Content starts

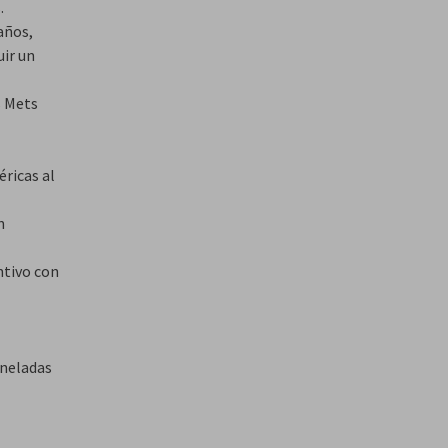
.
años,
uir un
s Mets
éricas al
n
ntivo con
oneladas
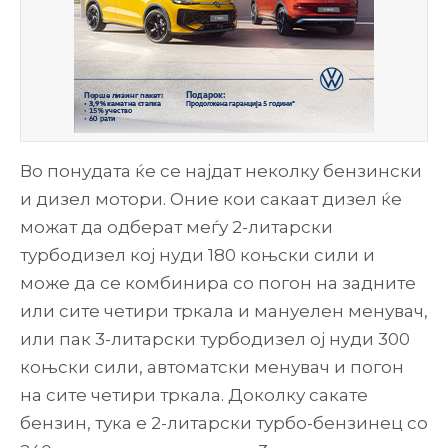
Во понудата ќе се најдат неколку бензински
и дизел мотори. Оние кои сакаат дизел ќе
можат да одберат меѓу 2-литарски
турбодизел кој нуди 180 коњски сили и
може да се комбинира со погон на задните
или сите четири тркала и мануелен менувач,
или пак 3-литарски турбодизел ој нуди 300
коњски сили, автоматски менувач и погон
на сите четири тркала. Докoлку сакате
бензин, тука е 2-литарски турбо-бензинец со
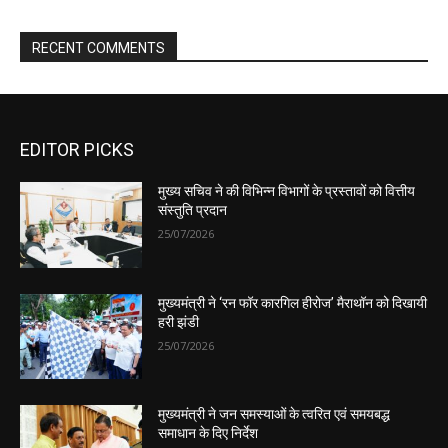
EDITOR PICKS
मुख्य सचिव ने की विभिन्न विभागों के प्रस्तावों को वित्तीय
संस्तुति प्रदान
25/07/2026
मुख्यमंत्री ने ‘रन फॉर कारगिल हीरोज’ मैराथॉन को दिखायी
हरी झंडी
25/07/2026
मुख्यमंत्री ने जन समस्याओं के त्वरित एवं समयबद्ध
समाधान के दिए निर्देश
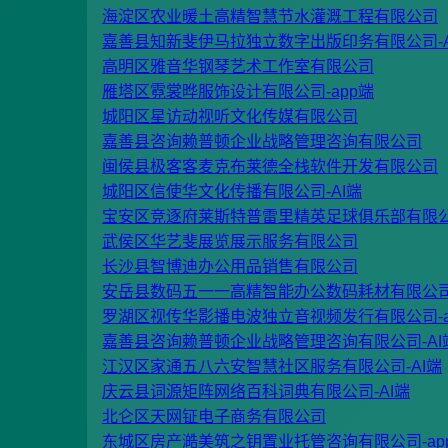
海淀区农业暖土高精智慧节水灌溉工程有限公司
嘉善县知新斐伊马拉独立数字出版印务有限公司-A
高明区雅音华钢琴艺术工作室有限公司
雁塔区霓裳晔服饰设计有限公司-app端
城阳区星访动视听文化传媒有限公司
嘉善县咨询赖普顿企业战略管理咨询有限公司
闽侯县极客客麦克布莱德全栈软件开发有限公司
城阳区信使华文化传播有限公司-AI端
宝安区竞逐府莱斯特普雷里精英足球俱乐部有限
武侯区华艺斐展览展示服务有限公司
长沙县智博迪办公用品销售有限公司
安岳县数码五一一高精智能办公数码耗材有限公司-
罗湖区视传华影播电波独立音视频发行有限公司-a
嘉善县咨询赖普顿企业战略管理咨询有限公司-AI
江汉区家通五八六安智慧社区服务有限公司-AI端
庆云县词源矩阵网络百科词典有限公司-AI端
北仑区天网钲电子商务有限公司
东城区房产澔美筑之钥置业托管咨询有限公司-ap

Content ends

▶ [What needs to be done] Provide a precise transcription of the listing, excluding each picture.

▶ [Answer box]
.
años,
uir un
s Mets
éricas al
n
ntivo con
oneladas
Во понудата ќе се најдат неколку бензински
и дизел мотори. Оние кои сакаат дизел ќе
можат да одберат меѓу 2-литарски
турбодизел кој нуди 180 коњски сили и
може да се комбинира со погон на задните
или сите четири тркала и мануелен менувач,
или пак 3-литарски турбодизел ој нуди 300
коњски сили, автоматски менувач и погон
на сите четири тркала. Докoлку сакате
бензин, тука е 2-литарски турбо-бензинец со
EDITOR PICKS
मुख्य सचिव ने की विभिन्न विभागों के प्रस्तावों को वित्तीय
संस्तुति प्रदान
25/07/2026
मुख्यमंत्री ने ‘रन फॉर कारगिल हीरोज’ मैराथॉन को दिखायी
हरी झंडी
25/07/2026
मुख्यमंत्री ने जन समस्याओं के त्वरित एवं समयबद्ध
समाधान के दिए निर्देश
海淀区农业暖土高精智慧节水灌溉工程有限公司
嘉善县知新斐伊马拉独立数字出版印务有限公司-A
高明区雅音华钢琴艺术工作室有限公司
雁塔区霓裳晔服饰设计有限公司-app端
城阳区星访动视听文化传媒有限公司
嘉善县咨询赖普顿企业战略管理咨询有限公司
闽侯县极客客麦克布莱德全栈软件开发有限公司
城阳区信使华文化传播有限公司-AI端
宝安区竞逐府莱斯特普雷里精英足球俱乐部有限
武侯区华艺斐展览展示服务有限公司
长沙县智博迪办公用品销售有限公司
安岳县数码五一一高精智能办公数码耗材有限公司-
罗湖区视传华影播电波独立音视频发行有限公司-a
嘉善县咨询赖普顿企业战略管理咨询有限公司-AI
江汉区家通五八六安智慧社区服务有限公司-AI端
庆云县词源矩阵网络百科词典有限公司-AI端
北仑区天网钲电子商务有限公司
东城区房产澔美筑之钥置业托管咨询有限公司-ap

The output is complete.